Book Reviews

Book By: Luker, Mark A.
Review By: Efrem Sharp
Computer and Information Sciences Cluster
Miles College



Preparing Your Campus for a Networked Future addresses the role of technology in education.  It explains the evolution of technology in the past, the use of technology in the present, and the possibilities that technology offers for the future, all with relation to academia

The book gives an historical overview of the Internet. It explains what things the Internet does well and what its limitations are. It further addresses what Internet2 is, the current research being undergone as part of that project, and how the future possibilities that Internet2 promises will open up areas not possible—or at least not plausible—with our current Internet. 

A problem with the “commercial” Internet (p. 30) is that it does not currently do a good (or good enough) job of conveying high-bandwidth content, such as full-motion real-time video and other types of multi media. The goal of Internet2, according to Shelley, Cashman, and Vermaat’s (2001) book Discovering Computers 2002: Concepts for a Digital World, Web Enhanced, is to enhance tomorrow’s Internet with its advanced technologies (p. 2.4).  Preparing Your Campus explains how postsecondary institutions can prepare themselves to take advantage of these imminently emerging technologies, from the library to the classroom to the halls of research—both intra-campus and intercampus.  A detailed, well-thought-out plan is included that gives guideposts for postsecondary institutions as they set out to update and/or expand their current computer network implementations to take greater advantage of the technologies of today while anticipating the advancements of the technologies of tomorrow.

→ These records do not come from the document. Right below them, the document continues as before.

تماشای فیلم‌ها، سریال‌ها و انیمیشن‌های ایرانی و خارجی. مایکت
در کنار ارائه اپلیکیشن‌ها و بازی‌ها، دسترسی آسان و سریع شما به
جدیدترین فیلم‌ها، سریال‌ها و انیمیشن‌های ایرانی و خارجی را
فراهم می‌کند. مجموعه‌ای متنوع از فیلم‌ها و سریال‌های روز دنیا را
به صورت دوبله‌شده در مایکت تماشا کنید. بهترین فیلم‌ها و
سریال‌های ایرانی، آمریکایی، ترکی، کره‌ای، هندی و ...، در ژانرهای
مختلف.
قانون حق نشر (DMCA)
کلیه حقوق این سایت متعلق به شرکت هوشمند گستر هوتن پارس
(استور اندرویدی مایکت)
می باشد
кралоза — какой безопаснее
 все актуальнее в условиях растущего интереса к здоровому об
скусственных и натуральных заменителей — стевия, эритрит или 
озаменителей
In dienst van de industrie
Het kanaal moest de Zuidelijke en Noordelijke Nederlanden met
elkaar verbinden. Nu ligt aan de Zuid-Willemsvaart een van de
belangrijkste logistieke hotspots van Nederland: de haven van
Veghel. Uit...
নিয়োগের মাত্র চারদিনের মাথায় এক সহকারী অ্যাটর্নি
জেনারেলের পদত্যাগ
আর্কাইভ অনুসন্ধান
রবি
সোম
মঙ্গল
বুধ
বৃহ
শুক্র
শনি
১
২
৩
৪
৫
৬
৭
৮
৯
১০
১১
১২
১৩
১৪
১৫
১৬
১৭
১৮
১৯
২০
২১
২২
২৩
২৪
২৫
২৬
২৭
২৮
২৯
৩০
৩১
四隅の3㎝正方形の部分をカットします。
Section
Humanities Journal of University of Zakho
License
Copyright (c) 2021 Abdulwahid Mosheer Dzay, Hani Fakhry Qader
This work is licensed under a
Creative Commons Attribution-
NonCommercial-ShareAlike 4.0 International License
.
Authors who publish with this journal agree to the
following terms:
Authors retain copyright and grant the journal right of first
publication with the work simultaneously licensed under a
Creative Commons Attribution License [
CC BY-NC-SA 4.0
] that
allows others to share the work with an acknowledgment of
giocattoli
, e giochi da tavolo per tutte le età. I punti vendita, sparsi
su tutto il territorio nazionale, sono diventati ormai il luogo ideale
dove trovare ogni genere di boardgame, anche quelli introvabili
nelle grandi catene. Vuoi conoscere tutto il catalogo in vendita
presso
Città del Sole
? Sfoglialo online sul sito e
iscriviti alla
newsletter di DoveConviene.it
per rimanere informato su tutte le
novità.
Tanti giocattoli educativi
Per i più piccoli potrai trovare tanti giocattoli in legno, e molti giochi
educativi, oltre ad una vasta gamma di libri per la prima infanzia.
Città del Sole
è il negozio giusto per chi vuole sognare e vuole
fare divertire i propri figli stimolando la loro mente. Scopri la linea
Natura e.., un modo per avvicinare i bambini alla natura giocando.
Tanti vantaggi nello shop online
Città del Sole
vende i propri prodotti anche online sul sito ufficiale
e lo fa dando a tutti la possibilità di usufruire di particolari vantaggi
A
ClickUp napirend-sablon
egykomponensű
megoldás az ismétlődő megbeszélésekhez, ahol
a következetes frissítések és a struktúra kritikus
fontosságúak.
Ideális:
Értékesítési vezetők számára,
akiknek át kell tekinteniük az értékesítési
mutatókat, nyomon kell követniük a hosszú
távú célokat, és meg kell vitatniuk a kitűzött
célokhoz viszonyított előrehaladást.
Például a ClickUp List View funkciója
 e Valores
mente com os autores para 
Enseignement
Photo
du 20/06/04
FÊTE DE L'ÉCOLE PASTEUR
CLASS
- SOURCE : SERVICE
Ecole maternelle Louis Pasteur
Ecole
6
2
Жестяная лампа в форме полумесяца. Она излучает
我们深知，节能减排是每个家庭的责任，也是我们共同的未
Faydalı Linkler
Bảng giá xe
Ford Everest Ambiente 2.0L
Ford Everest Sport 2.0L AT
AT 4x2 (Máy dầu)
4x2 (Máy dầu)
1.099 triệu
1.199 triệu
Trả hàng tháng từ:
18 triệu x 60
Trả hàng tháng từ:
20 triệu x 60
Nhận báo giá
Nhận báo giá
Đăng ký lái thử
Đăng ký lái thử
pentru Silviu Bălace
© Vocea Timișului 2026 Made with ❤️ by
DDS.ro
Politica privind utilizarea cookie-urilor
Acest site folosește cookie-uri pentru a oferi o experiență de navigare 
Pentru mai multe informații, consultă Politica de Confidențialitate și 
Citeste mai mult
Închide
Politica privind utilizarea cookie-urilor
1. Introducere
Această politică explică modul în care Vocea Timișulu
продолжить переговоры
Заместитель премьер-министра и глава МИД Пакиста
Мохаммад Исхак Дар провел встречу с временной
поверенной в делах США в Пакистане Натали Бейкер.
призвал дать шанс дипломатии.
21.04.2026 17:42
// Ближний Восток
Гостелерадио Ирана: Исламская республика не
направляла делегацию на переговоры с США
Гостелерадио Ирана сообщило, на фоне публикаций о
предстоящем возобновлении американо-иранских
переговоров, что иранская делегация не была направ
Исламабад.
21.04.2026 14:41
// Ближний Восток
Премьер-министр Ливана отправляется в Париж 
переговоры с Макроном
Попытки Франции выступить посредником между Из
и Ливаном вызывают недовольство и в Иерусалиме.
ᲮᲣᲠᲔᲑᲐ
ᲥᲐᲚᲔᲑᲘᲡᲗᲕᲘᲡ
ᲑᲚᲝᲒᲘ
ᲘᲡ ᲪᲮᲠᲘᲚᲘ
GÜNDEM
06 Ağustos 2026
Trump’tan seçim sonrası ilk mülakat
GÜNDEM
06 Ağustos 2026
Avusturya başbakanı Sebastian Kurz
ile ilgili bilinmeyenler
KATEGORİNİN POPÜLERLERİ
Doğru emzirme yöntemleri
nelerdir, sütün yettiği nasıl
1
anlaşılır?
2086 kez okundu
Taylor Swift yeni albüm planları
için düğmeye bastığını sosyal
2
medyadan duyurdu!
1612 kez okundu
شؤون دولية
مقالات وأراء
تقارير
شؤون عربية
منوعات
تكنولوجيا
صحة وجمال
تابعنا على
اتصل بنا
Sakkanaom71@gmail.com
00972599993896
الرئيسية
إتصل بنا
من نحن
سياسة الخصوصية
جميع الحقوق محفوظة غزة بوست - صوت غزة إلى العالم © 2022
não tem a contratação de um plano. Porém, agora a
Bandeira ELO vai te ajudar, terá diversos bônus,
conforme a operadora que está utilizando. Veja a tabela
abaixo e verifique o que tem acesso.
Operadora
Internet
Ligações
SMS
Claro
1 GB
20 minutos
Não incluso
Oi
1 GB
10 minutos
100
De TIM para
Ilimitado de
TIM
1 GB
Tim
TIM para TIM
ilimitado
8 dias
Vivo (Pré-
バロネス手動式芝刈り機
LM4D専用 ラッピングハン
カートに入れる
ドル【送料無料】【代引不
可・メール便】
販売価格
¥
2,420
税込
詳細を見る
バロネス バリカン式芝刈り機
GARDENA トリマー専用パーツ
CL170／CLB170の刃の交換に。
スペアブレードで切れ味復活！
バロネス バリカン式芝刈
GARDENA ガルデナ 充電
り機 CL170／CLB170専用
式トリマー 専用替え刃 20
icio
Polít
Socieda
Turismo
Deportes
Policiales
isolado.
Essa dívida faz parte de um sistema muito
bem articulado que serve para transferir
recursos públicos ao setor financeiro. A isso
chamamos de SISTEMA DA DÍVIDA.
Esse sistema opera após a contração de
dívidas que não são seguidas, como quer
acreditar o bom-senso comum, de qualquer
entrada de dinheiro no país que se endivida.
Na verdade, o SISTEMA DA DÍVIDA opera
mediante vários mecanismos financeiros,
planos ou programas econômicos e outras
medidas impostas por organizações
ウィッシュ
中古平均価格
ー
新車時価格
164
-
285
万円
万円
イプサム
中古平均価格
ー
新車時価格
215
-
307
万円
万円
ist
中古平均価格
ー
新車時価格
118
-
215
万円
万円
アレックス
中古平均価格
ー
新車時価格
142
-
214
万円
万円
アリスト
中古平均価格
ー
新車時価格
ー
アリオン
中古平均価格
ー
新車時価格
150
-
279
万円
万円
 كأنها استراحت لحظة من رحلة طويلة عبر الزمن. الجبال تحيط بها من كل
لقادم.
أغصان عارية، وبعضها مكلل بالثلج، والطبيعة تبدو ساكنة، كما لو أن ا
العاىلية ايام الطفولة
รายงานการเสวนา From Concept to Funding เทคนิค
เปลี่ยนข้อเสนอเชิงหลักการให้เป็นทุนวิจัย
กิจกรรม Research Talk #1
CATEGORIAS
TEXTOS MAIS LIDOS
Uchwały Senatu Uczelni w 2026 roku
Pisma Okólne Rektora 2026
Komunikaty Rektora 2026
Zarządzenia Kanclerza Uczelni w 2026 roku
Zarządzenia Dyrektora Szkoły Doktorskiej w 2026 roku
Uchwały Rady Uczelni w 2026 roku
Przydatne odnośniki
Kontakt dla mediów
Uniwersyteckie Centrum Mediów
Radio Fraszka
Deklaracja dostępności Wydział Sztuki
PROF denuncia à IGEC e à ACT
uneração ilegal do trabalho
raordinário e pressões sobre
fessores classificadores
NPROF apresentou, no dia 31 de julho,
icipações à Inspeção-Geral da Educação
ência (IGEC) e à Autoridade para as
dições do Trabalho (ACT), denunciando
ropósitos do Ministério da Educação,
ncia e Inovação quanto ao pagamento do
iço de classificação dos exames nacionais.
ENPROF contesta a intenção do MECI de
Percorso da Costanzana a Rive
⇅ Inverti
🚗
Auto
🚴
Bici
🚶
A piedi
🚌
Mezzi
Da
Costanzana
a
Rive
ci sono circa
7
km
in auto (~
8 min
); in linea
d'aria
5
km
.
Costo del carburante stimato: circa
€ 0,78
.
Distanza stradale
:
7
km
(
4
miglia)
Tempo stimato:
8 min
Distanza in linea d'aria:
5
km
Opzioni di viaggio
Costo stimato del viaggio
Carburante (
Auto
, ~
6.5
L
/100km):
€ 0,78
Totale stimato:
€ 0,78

One definite strength of the book is that it gives two examples of institutions that have reinvented themselves technologically.  These schools—two small, remote, North Dakota universities—were particularly good examples to use as case studies because they help to offset the notion that only big-name, big-budget, big-media market schools can be on technology’s cutting edge.

This book is best read by top-level college administrators, who must take the lead role in pushing both the technological and cultural changes a project will demand and college information technology staff, who would obviously lead the efforts for the physical implementation of an advanced computer network. Faculty will also find the book beneficial as they expand their teaching styles to encompass the possibilities that these advanced technologies will offer, as well as—in many cases—submit to training to be able to effectively and efficiently use these technologies. 

A good additional chapter would have been “Academic Advising in the Networked Information Age.”  Unfortunately, this chapter was left out. The information in this book—if acted upon—can have a positive impact on all facets of a college campus, including advising. 


Reference

Shelly, Gary B., Cashman, Thomas, J., and Vermaat, Misty E. (2001). Discovering computers 2002:  concepts for a digital world, web enhanced (pp. 2.4). Boston: Course Technology.


Preparing Your Campus for a Networked Future. (2000). Book by Luker, Mark A. (Eds). Review by Efrem Sharp. San Francisco, CA: Jossey-Bass Publishers, 109 pp. ISBN #0-7879-4734-2.